First, the same management center 31 as in the second embodiment is added. That is, the hardware configuration is the same as that of the second embodiment (FIG. 7).
The memory 17 of the ECU 1 is a rewritable nonvolatile memory such as a flash ROM or an EEPROM, and the vehicle ID of the host vehicle (the vehicle ID of the vehicle on which the ECU 1 is mounted) is stored in the memory 17 in advance. Has been.

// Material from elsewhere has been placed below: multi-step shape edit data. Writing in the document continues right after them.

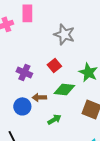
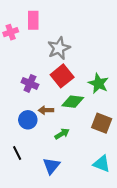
gray star: (64, 34) -> (59, 48), moved, turned 30
red square: (54, 65) -> (62, 76), size x1.5

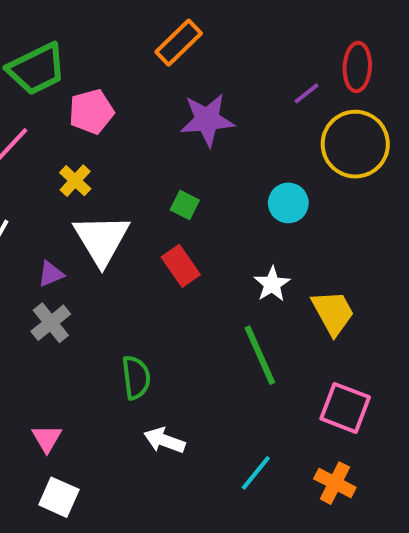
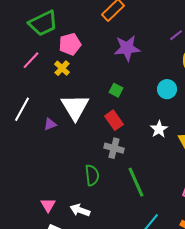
yellow cross: (75, 181) -> (62, 68), moved
gray cross: (51, 323) -> (114, 148), moved, turned -36
green line: (260, 355) -> (136, 182), moved
white arrow: (164, 440) -> (80, 210), moved

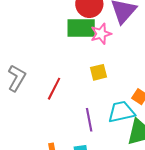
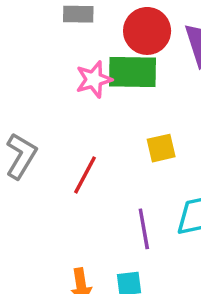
pink star: (101, 34) -> (94, 79), moved

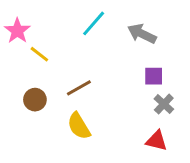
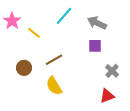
yellow line: (39, 54) -> (34, 33), moved
purple square: (154, 76) -> (95, 46), moved
red triangle: (157, 141) -> (107, 96), turned -35

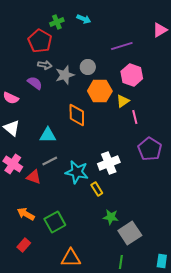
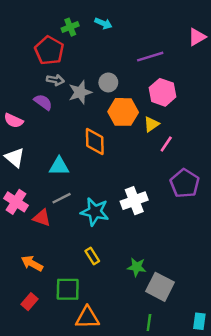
pink line: (135, 117) -> (166, 144), turned 48
yellow rectangle: (97, 189) -> (92, 256), moved
green square: (55, 222) -> (68, 289), moved, turned 30
gray square: (130, 233) -> (160, 287), turned -30

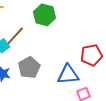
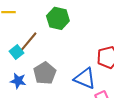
blue triangle: (68, 75) -> (85, 78), turned 30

  Further, the diagnostic tool 3, the ECU 1, and the center computer 33 of the management center 31 perform the processing shown in FIG. In FIG. 16, the same processing as that in FIG. 4 described above is denoted by the same step number, and thus description thereof is omitted. FIG. 16 shows that when the ECU 1 receives the search code from the diagnostic tool 3 (S130), either the data ID search table is not stored in the memory 17, or the data ID search table is stored. Even if the search code received is not recorded in the data ID search table, the operation is shown.

  As shown in FIG. 16, when the ECU 1 receives the search code transmitted from the diagnostic tool 3 (S130), the search code received from the diagnostic tool 3 is recorded in the data ID search table in the memory 17. It is determined whether or not. Then, even if the data ID search table is not stored in the memory 17 or the data ID search table is stored, the search code from the diagnostic tool 3 is recorded in the data ID search table. If not, the vehicle ID of the host vehicle is transmitted to the center computer 33 as a request for the data ID search table (S610).

  Then, the center computer 33 receives the vehicle ID from the ECU 1 (S620). Then, the center computer 33 performs a table search process for searching the data ID search table (data ID search table for the corresponding vehicle) corresponding to the received vehicle ID from the storage device 37 (S630). The data ID search table for the corresponding vehicle is transmitted to the ECU 1 (S640).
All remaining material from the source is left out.